“In his mouth?” I said.
The pathologist nodded again. Said nothing.
“What kind of a knife?”
“Probably a K-bar,” he said.
“Great,” I said. K-bars had been manufactured by the tens of millions for the last fifty years. They were as common as medals.
“The knife was used by a right-handed person,” the doctor said.
“And the tire iron?”
“Same.”
“OK,” I said.
“The fluid was yogurt,” the doctor said.
“Strawberry or raspberry?”
“I didn’t do a taste test.”
Next to the jars of organs was a short stack of four Polaroid photographs. They were all of the fatal wound site. The first one was as-discovered. The guy’s hair was relatively long and dirty and matted with blood and I couldn’t make out much detail. The second was with the blood and dirt rinsed away. The third was with the hair cut back with scissors. The fourth was with the hair completely shaved away, with a razor.
“How about a crowbar?” I asked.
“Possible,” the doctor said. “Maybe better than a tire iron. I took a plaster cast, anyway. You bring me the weapon, I’ll tell you yes or no.”
I stepped in a little and took a closer look. The corpse was very clean. It was gray and white and pink. It smelled faintly of soap, as well as blood and other rich organic odors. The groin was a mess. Like a butcher’s shop. The knife cuts on the arms and the shoulders were deep and obvious. I could see muscle and bone. The edges of the wounds were blue and cold. The blade had gone right through a tattoo on his left upper arm. An eagle was holding a scroll with
“I thought there would be more swelling and bruising,” I said.
The pathologist glanced at me.
“I told you,” he said. “All the drama was after he was dead. No heartbeat, no blood pressure, no circulation, therefore no swelling and no contusions. Not much bleeding either. It was just leaking out by gravity. If he’d been alive when they cut him, it would have been running like a river.”
He turned back to the table and finished up inside the guy’s brain pan and put the lid of bone back where it belonged.
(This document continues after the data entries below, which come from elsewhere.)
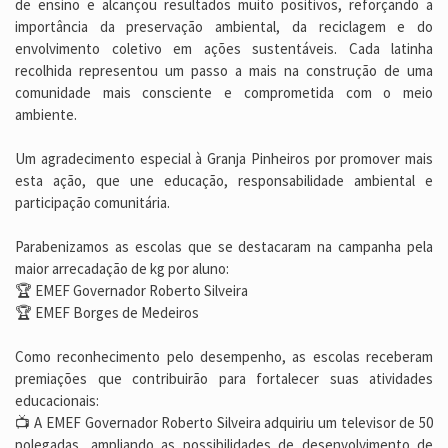
de ensino e alcançou resultados muito positivos, reforçando a
importância da preservação ambiental, da reciclagem e do
envolvimento coletivo em ações sustentáveis. Cada latinha
recolhida representou um passo a mais na construção de uma
comunidade mais consciente e comprometida com o meio
ambiente.
Um agradecimento especial à Granja Pinheiros por promover mais
esta ação, que une educação, responsabilidade ambiental e
participação comunitária.
Parabenizamos as escolas que se destacaram na campanha pela
maior arrecadação de kg por aluno:
🏆 EMEF Governador Roberto Silveira
🏆 EMEF Borges de Medeiros
Como reconhecimento pelo desempenho, as escolas receberam
premiações que contribuirão para fortalecer suas atividades
educacionais:
📺 A EMEF Governador Roberto Silveira adquiriu um televisor de 50
polegadas, ampliando as possibilidades de desenvolvimento de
He tapped it twice to get a good seal and wiped the leaky join with a sponge. Then he pulled the guy’s face back into place. Poked and prodded and smoothed with his fingers and when he took his hands away I saw the Special Forces sergeant I had spoken to in the strip club, staring blindly upward into the bright lights above him.
I took a Humvee and drove past Andrea Norton’s Psy-Ops school to the Delta Force station. It was pretty much self-contained in what had been a prison back before the army collected all its miscreants together at Fort Leavenworth in Kansas. The old wire and the walls suited its current purpose. There was a giant WW2-era airplane hangar next to it. It looked like it had been dragged in from some closed base and bolted back together to house their racks of stores and their trucks and their up-armored Humvees and maybe even a couple of fast-response helicopters.
The sentry on the inner gate let me in and I went straight to the adjutant’s office. Seven-thirty in the morning, and it was already lit up and busy, which told me something. The adjutant was at his desk. He was a captain. In the upside-down world of Delta Force the sergeants are the stars, and the officers stay home and do the housework.
“You got anyone missing?” I asked him.
He looked away, which told me something more.
“I assume you know I do,” he said. “Otherwise why would you be here?”
“You got a name for me?”
“A name? I assumed you had arrested him for something.”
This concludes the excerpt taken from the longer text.